MLA for Clover Bar
- In office 1967–1989
- Preceded by: Floyd Baker
- Succeeded by: Kurt Gesell

Personal details
- Born: Walter Alexander Buck December 16, 1930 Elk Point, Alberta
- Died: March 14, 2013 (aged 82) Fort Saskatchewan, Alberta
- Party: Social Credit Independent Representative
- Occupation: Dentist

= Walt Buck =

Canadian politician (1930–2013)

Walter Alexander Buck (December 16, 1930 – March 14, 2013) was a provincial politician and dentist from Alberta, Canada. He served as a member of the Legislative Assembly of Alberta (MLA) from 1967 to 1989. During his time in office he served in numerous party caucuses and as an Independent.

==Political career==
Buck ran for a seat in the Legislative Assembly in the 1967 Alberta general election. He won the electoral district of Clover Bar by a wide margin to hold it for the governing Social Credit Party of Alberta. While still a rookie MLA, Buck ran for the leadership of the Social Credit party in the 1968 leadership election following the retirement of longtime premier Ernest Manning.

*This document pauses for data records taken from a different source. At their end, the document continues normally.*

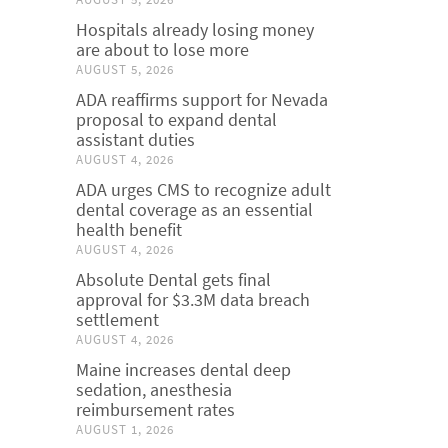
Hospitals already losing money
are about to lose more
AUGUST 5, 2026
ADA reaffirms support for Nevada
proposal to expand dental
assistant duties
AUGUST 4, 2026
ADA urges CMS to recognize adult
dental coverage as an essential
health benefit
AUGUST 4, 2026
Absolute Dental gets final
approval for $3.3M data breach
settlement
AUGUST 4, 2026
Maine increases dental deep
sedation, anesthesia
reimbursement rates
AUGUST 1, 2026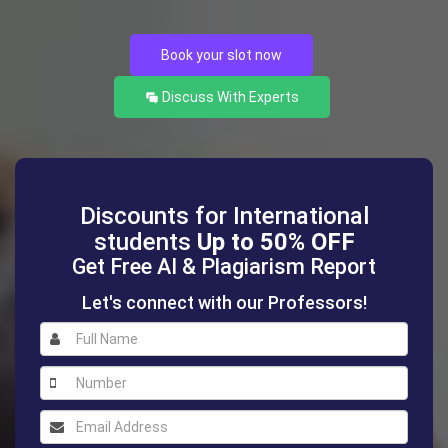
Book your slot now
Discuss With Experts
Discounts for International
students
Up to 50% OFF
Get Free AI & Plagiarism Report
Let's connect with our Professors!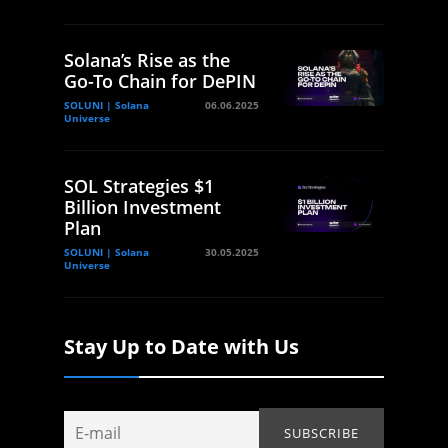
Solana’s Rise as the
Go-To Chain for DePIN
SOLUNI | Solana
06.06.2025
Universe
SOL Strategies $1
Billion Investment
Plan
SOLUNI | Solana
30.05.2025
Universe
Stay Up to Date with Us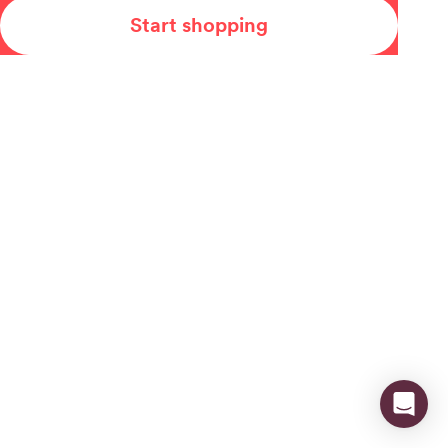
Start shopping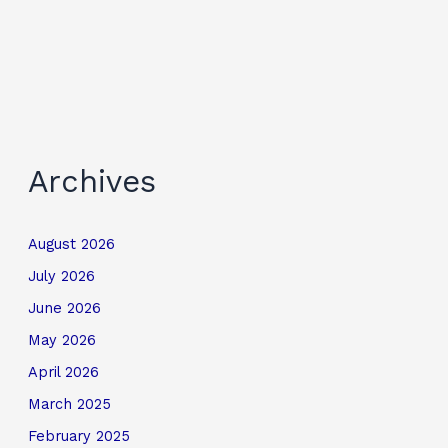
Archives
August 2026
July 2026
June 2026
May 2026
April 2026
March 2025
February 2025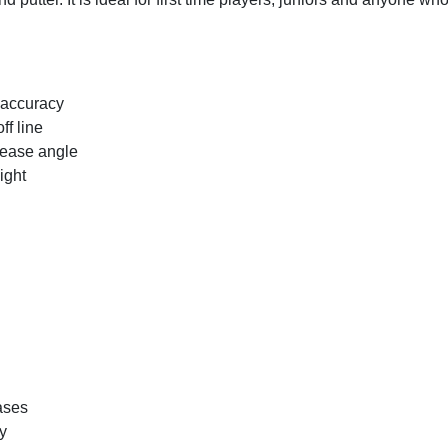
 accuracy
ff line
elease angle
ight
ases
ry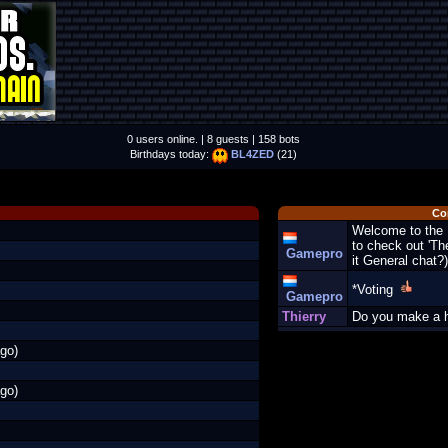
0 users online. | 8 guests | 158 bots
Birthdays today:
BL4ZED
(21)
Co
Welcome to the 
to check out 'Th
Gamepro
it General chat
*Voting
Gamepro
Thierry
Do you make a 
go)
go)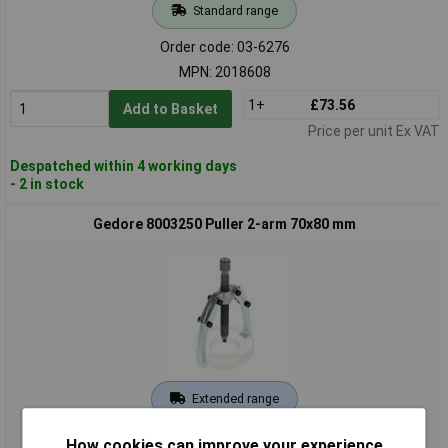
Standard range
Order code: 03-6276
MPN: 2018608
1+
£73.56
Add to Basket
Price per unit Ex VAT
Despatched within 4 working days
- 2 in stock
Gedore 8003250 Puller 2-arm 70x80 mm
Extended range
Order code: 03-7357
How cookies can improve your experience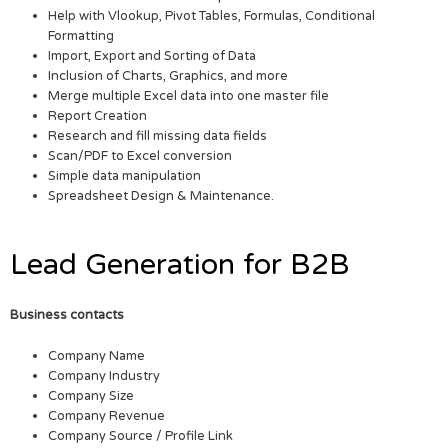
Help with Vlookup, Pivot Tables, Formulas, Conditional
Formatting
Import, Export and Sorting of Data
Inclusion of Charts, Graphics, and more
Merge multiple Excel data into one master file
Report Creation
Research and fill missing data fields
Scan/PDF to Excel conversion
Simple data manipulation
Spreadsheet Design & Maintenance.
Lead Generation for B2B
Business contacts
Company Name
Company Industry
Company Size
Company Revenue
Company Source / Profile Link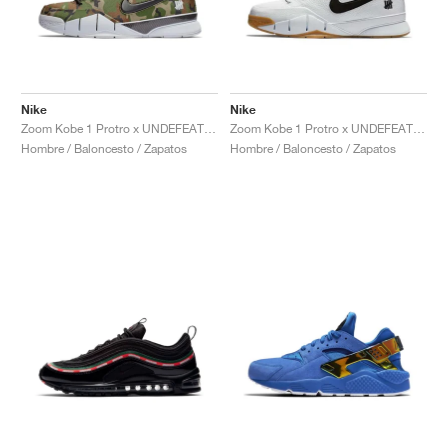
Nike
Nike
Zoom Kobe 1 Protro x UNDEFEATED "Camo"
Zoom Kobe 1 Protro x UNDEFEATED "White Gum"
Hombre / Baloncesto / Zapatos
Hombre / Baloncesto / Zapatos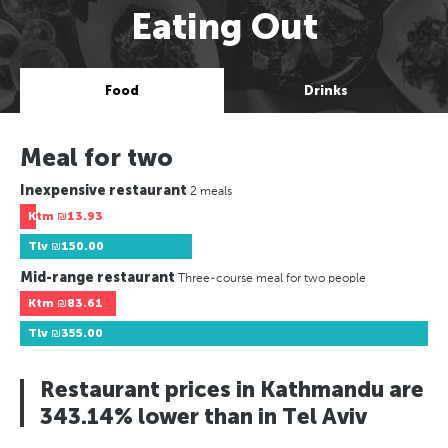
Eating Out
Food
Drinks
Meal for two
Inexpensive restaurant
2 meals
Ktm
₪13.93
Tlv
₪150.00
Mid-range restaurant
Three-course meal for two people
Ktm
₪83.61
Tlv
₪355.00
Restaurant prices in Kathmandu are
343.14% lower than in Tel Aviv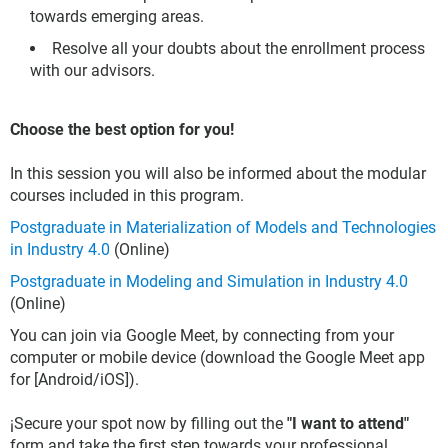
towards emerging areas.
Resolve all your doubts about the enrollment process
with our advisors.
Choose the best option for you!
In this session you will also be informed about the modular
courses included in this program.
Postgraduate in Materialization of Models and Technologies
in Industry 4.0
(Online)
Postgraduate in Modeling and Simulation in Industry 4.0
(Online)
You can join via Google Meet, by connecting from your
computer or mobile device (download the Google Meet app
for [Android/iOS]).
¡Secure your spot now by filling out the
"I want to attend"
form and take the first step towards your professional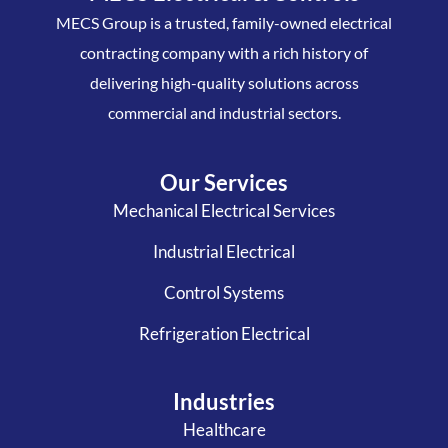
MECS Group is a trusted, family-owned electrical
contracting company with a rich history of
delivering high-quality solutions across
commercial and industrial sectors.
Our Services
Mechanical Electrical Services
Industrial Electrical
Control Systems
Refrigeration Electrical
Industries
Healthcare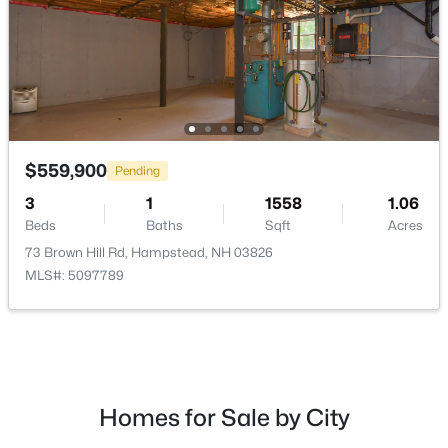
$599,900
Active
3
2
2180
1.16
$559,900
Pending
Beds
Baths
Sqft
Acres
3
1
1558
1.06
46 Harper Ridge Rd, Hampstead, NH 03826
Beds
Baths
Sqft
Acres
MLS#: 5098797
73 Brown Hill Rd, Hampstead, NH 03826
MLS#: 5097789
Homes for Sale by City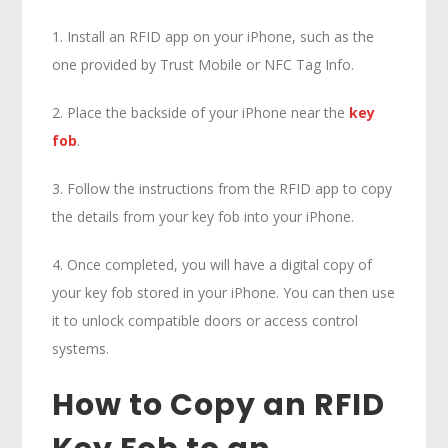
1. Install an RFID app on your iPhone, such as the
one provided by Trust Mobile or NFC Tag Info.
2. Place the backside of your iPhone near the
key
fob
.
3. Follow the instructions from the RFID app to copy
the details from your key fob into your iPhone.
4. Once completed, you will have a digital copy of
your key fob stored in your iPhone. You can then use
it to unlock compatible doors or access control
systems.
How to Copy an RFID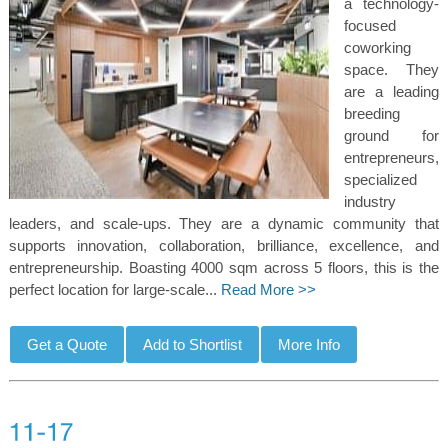
a technology-
focused
coworking
space. They
are a leading
breeding
ground for
entrepreneurs,
specialized
industry
leaders, and scale-ups. They are a dynamic community that
supports innovation, collaboration, brilliance, excellence, and
entrepreneurship. Boasting 4000 sqm across 5 floors, this is the
perfect location for large-scale...
Read More >>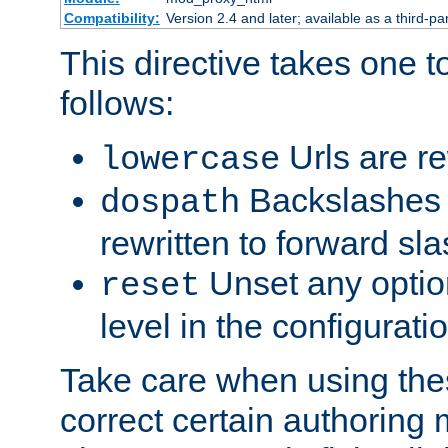
Compatibility:
Version 2.4 and later; available as a third-par
This directive takes one 
follows:
Urls are re
lowercase
Backslashes 
dospath
rewritten to forward sl
Unset any option
reset
level in the configurati
Take care when using thes
correct certain authoring 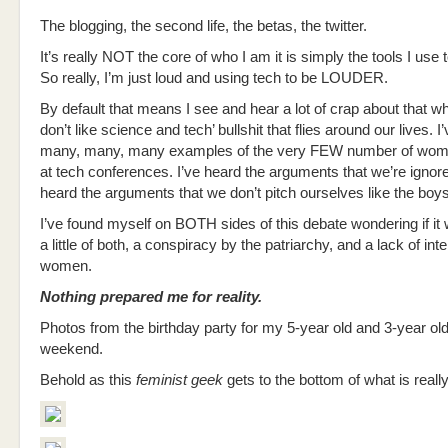
The blogging, the second life, the betas, the twitter.
It’s really NOT the core of who I am it is simply the tools I use 
So really, I’m just loud and using tech to be LOUDER.
By default that means I see and hear a lot of crap about that who
don’t like science and tech’ bullshit that flies around our lives. I
many, many, many examples of the very FEW number of wom
at tech conferences. I’ve heard the arguments that we’re ignor
heard the arguments that we don’t pitch ourselves like the boy
I’ve found myself on BOTH sides of this debate wondering if i
a little of both, a conspiracy by the patriarchy, and a lack of int
women.
Nothing prepared me for reality.
Photos from the birthday party for my 5-year old and 3-year old
weekend.
Behold as this
feminist geek
gets to the bottom of what is reall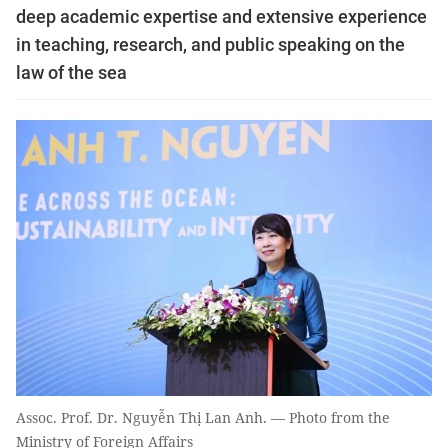
deep academic expertise and extensive experience
in teaching, research, and public speaking on the
law of the sea
Assoc. Prof. Dr. Nguyễn Thị Lan Anh. — Photo from the
Ministry of Foreign Affairs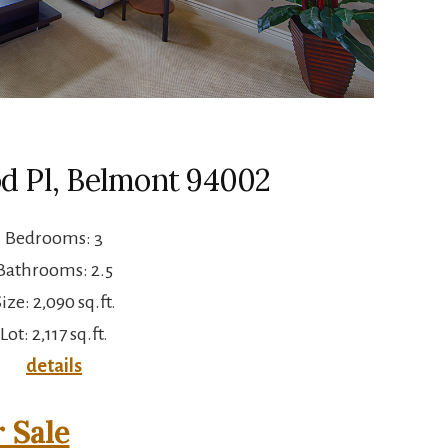
d Pl, Belmont 94002
Bedrooms: 3
Bathrooms: 2.5
ize: 2,090 sq.ft.
Lot: 2,117 sq.ft.
details
 Sale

Buck survived the first round of balloting but distantly trailed Harry Strom and two other candidates to end in fourth place with 10.8% of the delegates. On the second ballot his votes dropped and he ended up with just 8.8% of the convention delegates while Harry Strom had a clear majority. Buck was not invited into Strom's cabinet after he became leader of the party and Premier of the province and thus remained in the back benches.

Buck ran for a second term in office in the 1971 general election. He won a tight three-way race just edging out Progressive Conservative candidate J. Devereux in an election that ended the Socreds' 36-year run in government. He would reclaim a large majority with his biggest win in terms of popular vote to date when he was elected to his third term in the 1975 general election.

Buck won his fourth term with a massive landslide and the largest plurality of his career in the 1979 general election. This was his last win under the Social Credit party banner. After a disastrous attempt to dissolve the Social Credit Party at a convention held in 1982, parliamentary leader Raymond Speaker and Buck resigned from the party to run as independents in the 1982 provincial election. Buck held his seat in a tight race with Stan Berg of the Progressive Conservatives and two other candidates.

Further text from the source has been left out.